| What you should do |
For this exercise, copy all the data exactly and include none of the pictures.

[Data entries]
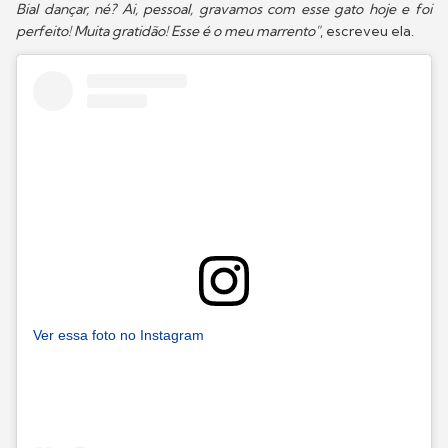
Bial dançar, né? Ai, pessoal, gravamos com esse gato hoje e foi
perfeito! Muita gratidão! Esse é o meu marrento"
, escreveu ela.
Ver essa foto no Instagram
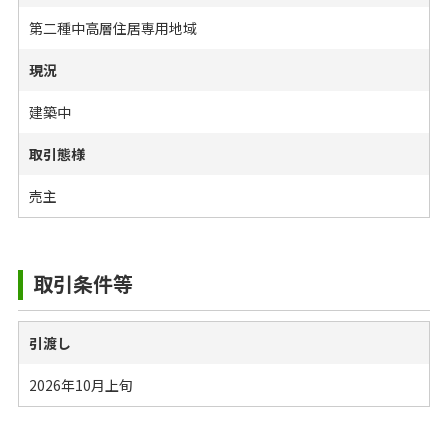
第二種中高層住居専用地域
現況
建築中
取引態様
売主
取引条件等
引渡し
2026年10月上旬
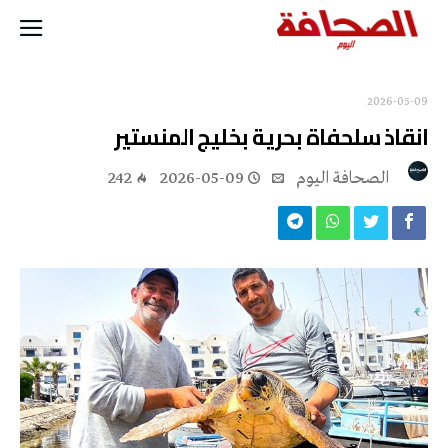
2026-05-09
انقاذ سلحفاة بحرية بخليج المنستير
‭ ‬الصحافة‭ ‬اليوم
2026-05-09
242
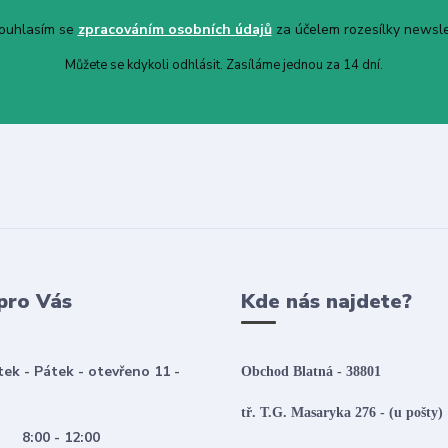
uhlasím se
zpracováním osobních údajů
za účelem rozesílky newsle
Můžete se kdykoli odhlásit. Zasíláme jednou za 14 dní.
pro Vás
Kde nás najdete?
tek - Pátek - otevřeno 11 -
Obchod Blatná - 38801
tř. T.G. Masaryka 276 - (u pošty)
:00 - 12:00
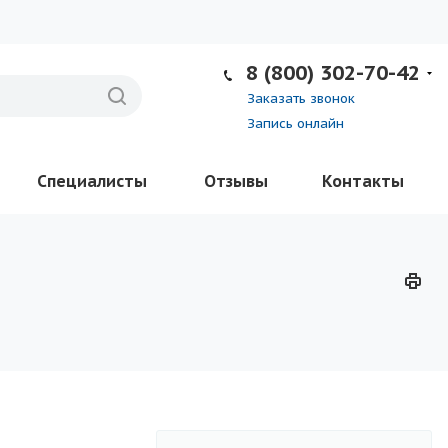
8 (800) 302-70-42
Заказать звонок
Запись онлайн
Специалисты
Отзывы
Контакты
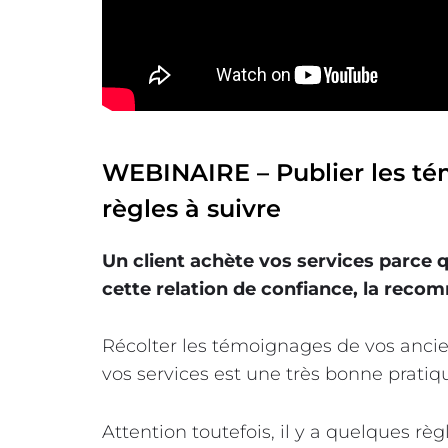
WEBINAIRE – Publier les tém
règles à suivre
Un client achète vos services parce q
cette relation de confiance, la reco
Récolter les témoignages de vos ancie
vos services est une très bonne pratiq
Attention toutefois, il y a quelques rè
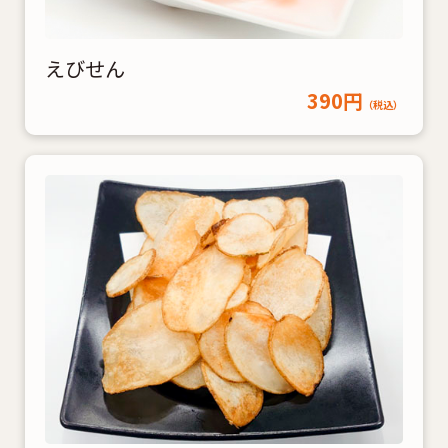
えびせん
390円
（税込）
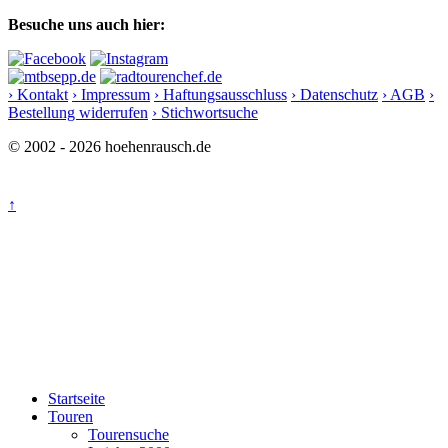
Besuche uns auch hier:
› Kontakt
› Impressum
› Haftungsausschluss
› Datenschutz
› AGB
›
Bestellung widerrufen
› Stichwortsuche
© 2002 - 2026 hoehenrausch.de
↑
Startseite
Touren
Tourensuche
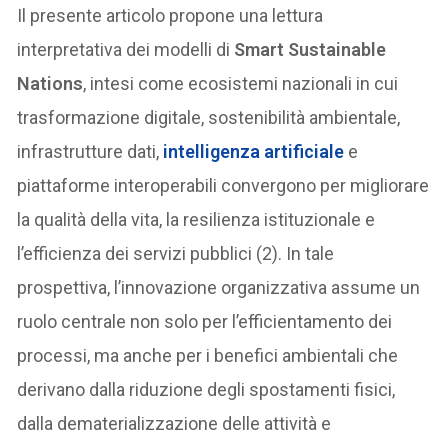
Il presente articolo propone una lettura
interpretativa dei modelli di
Smart Sustainable
Nations
, intesi come ecosistemi nazionali in cui
trasformazione digitale, sostenibilità ambientale,
infrastrutture dati,
intelligenza artificiale
e
piattaforme interoperabili convergono per migliorare
la qualità della vita, la resilienza istituzionale e
l’efficienza dei servizi pubblici (2). In tale
prospettiva, l’innovazione organizzativa assume un
ruolo centrale non solo per l’efficientamento dei
processi, ma anche per i benefici ambientali che
derivano dalla riduzione degli spostamenti fisici,
dalla dematerializzazione delle attività e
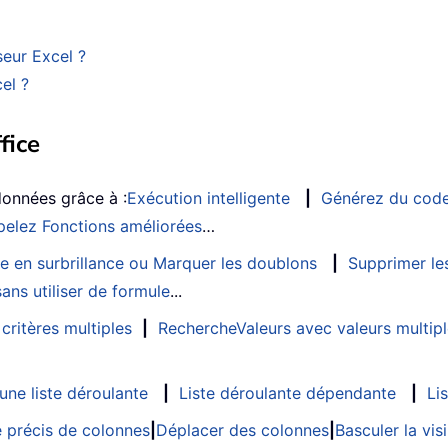
eur Excel ?
el ?
fice
données grâce à :
Exécution intelligente
|
Générez du cod
elez Fonctions améliorées
…
e en surbrillance ou Marquer les doublons
|
Supprimer les
ans utiliser de formule
...
critères multiples
|
RechercheValeurs avec valeurs multip
ne liste déroulante
|
Liste déroulante dépendante
|
Li
 précis de colonnes
|
Déplacer des colonnes
|
Basculer la vi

| Task response |
Bial dançar, né? Ai, pessoal, gravamos com esse gato hoje e foi
perfeito! Muita gratidão! Esse é o meu marrento"
, escreveu ela.
Ver essa foto no Instagram
第二種中高層住居専用地域
現況
建築中
取引態様
売主
取引条件等
引渡し
2026年10月上旬
2026-05-09
انقاذ سلحفاة بحرية بخليج المنستير
‭ ‬الصحافة‭ ‬اليوم
2026-05-09
242
uhlasím se
zpracováním osobních údajů
za účelem rozesílky newsle
Můžete se kdykoli odhlásit. Zasíláme jednou za 14 dní.
pro Vás
Kde nás najdete?
tek - Pátek - otevřeno 11 -
Obchod Blatná - 38801
tř. T.G. Masaryka 276 - (u pošty)
:00 - 12:00
8 (800) 302-70-42
Заказать звонок
Запись онлайн
Специалисты
Отзывы
Контакты
WEBINAIRE – Publier les tém
règles à suivre
Un client achète vos services parce q
cette relation de confiance, la reco
Récolter les témoignages de vos ancie
vos services est une très bonne pratiq
Attention toutefois, il y a quelques rè
えびせん
390円
（税込）
Besuche uns auch hier:
› Kontakt
› Impressum
› Haftungsausschluss
› Datenschutz
› AGB
›
Bestellung widerrufen
› Stichwortsuche
© 2002 - 2026 hoehenrausch.de
↑
Startseite
Touren
Tourensuche
Il presente articolo propone una lettura
interpretativa dei modelli di
Smart Sustainable
Nations
, intesi come ecosistemi nazionali in cui
trasformazione digitale, sostenibilità ambientale,
infrastrutture dati,
intelligenza artificiale
e
piattaforme interoperabili convergono per migliorare
la qualità della vita, la resilienza istituzionale e
l’efficienza dei servizi pubblici (2). In tale
prospettiva, l’innovazione organizzativa assume un
ruolo centrale non solo per l’efficientamento dei
processi, ma anche per i benefici ambientali che
derivano dalla riduzione degli spostamenti fisici,
dalla dematerializzazione delle attività e
eur Excel ?
el ?
fice
données grâce à :
Exécution intelligente
|
Générez du cod
elez Fonctions améliorées
…
e en surbrillance ou Marquer les doublons
|
Supprimer les
ans utiliser de formule
...
critères multiples
|
RechercheValeurs avec valeurs multip
ne liste déroulante
|
Liste déroulante dépendante
|
Li
 précis de colonnes
|
Déplacer des colonnes
|
Basculer la vi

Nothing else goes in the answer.